# A = {x/x^2+1 : x belongs to reals } Show that A is a subset of [-1/2, 1/2]

I am really stuck with this assignment and have very little idea on how to proceed. I think using derivative is not allowed. How should I proceed, could anyone give any tips?

I've thought something like.

If $x>0$ $$x^2+1 > x \geq 1$$ But this is really all I got, I've tried changing the form of the expression but nothing really.

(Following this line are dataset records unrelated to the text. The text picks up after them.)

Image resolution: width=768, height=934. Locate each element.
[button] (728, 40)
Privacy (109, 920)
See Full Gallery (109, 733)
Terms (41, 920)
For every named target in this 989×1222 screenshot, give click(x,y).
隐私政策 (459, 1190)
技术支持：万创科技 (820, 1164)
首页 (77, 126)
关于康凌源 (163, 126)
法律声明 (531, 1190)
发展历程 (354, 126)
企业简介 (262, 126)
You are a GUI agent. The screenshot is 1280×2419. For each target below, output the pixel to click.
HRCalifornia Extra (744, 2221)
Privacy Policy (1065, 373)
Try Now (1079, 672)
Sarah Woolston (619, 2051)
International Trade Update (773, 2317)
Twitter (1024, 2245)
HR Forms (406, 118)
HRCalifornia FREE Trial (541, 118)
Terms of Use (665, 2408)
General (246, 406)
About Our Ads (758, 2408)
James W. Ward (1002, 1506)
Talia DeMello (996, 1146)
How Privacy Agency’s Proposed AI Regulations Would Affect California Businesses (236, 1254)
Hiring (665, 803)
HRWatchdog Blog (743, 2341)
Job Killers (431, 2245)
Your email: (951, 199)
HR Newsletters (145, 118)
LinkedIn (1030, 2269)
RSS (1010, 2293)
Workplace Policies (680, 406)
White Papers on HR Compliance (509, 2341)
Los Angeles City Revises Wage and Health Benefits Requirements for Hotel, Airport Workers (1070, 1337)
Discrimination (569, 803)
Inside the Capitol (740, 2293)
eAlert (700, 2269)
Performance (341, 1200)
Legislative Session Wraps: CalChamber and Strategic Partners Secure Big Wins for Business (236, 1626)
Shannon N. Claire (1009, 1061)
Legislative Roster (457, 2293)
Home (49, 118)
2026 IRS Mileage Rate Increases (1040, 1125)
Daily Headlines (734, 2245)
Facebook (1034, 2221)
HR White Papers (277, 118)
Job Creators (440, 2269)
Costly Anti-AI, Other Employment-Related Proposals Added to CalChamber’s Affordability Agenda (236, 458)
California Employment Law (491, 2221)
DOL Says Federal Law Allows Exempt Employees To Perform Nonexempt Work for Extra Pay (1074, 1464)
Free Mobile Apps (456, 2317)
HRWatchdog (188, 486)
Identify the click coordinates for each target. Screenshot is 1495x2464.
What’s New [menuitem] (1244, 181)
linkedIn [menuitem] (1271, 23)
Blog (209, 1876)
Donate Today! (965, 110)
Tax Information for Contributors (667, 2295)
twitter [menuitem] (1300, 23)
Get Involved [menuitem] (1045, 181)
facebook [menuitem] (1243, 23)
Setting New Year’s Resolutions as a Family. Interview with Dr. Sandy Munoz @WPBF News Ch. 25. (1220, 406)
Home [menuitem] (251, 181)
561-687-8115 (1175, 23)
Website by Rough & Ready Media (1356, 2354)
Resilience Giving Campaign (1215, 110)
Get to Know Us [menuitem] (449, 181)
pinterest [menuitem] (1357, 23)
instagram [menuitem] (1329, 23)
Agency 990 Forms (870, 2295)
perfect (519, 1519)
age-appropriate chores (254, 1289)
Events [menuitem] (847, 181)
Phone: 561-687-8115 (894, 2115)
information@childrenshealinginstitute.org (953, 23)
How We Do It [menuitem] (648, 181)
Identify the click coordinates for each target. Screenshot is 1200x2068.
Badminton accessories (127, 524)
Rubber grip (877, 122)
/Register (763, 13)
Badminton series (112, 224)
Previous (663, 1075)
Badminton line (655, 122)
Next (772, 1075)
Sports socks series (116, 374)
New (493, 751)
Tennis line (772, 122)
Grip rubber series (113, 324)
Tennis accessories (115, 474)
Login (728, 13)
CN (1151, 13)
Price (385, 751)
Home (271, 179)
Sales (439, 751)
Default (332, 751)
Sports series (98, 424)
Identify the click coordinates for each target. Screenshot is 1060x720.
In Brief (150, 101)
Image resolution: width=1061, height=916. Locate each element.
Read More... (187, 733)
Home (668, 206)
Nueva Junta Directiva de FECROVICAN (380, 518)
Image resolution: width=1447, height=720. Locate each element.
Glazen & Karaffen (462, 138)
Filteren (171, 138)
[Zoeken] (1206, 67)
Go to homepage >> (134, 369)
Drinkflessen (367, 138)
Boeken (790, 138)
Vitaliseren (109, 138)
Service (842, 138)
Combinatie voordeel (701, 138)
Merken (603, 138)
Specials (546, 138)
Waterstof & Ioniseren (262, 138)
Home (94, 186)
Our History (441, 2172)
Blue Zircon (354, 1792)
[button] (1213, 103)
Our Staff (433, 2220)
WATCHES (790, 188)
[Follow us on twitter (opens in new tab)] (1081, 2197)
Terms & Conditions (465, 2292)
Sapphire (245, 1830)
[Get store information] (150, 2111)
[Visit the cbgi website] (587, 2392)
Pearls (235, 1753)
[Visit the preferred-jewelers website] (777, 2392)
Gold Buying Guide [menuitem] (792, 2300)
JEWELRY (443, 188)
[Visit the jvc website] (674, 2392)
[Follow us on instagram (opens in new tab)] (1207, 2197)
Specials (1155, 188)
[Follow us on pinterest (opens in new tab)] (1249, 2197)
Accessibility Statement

I would be grateful for tips!

We will prove that $$\left| \frac{x}{x^2+1}\right|\le\frac{1}{2}$$ for every real number $x$. Square both sides of the inequality then we get $$\frac{x^2}{(x^2+1)^2}\le\frac{1}{4}.$$ In fact, these two inequalities are equivalent, and last inequality is easy to prove: it is equivalent to $0\le (x^2-1)^2$.
• @SamuliLehtonen Let $a$ be a positive real number then $|x|\le a$ if and only if $-a\le x\le a$. Oct 6, 2013 at 12:55
• In fact, the range of $f(x)=x/(1+x^2)$ is $[-1/2,1/2]$. But you want to show that the range of $f$ is a subset of $[-1/2,1/2]$. So we only find the upper bound and lower bound of the range. Oct 6, 2013 at 12:57
Hint: $x^2 +1 - 2x = (x-1)^2 \geq 0$, and $x^2+1 + 2x = (x+1)^2 \geq 0$
$$\left|\dfrac{x^2+1}{x}\right| = \dfrac{|x|^2+1}{|x|} = |x|+\frac1{|x|}\ge 2\sqrt{|x|\frac1{|x|}}.$$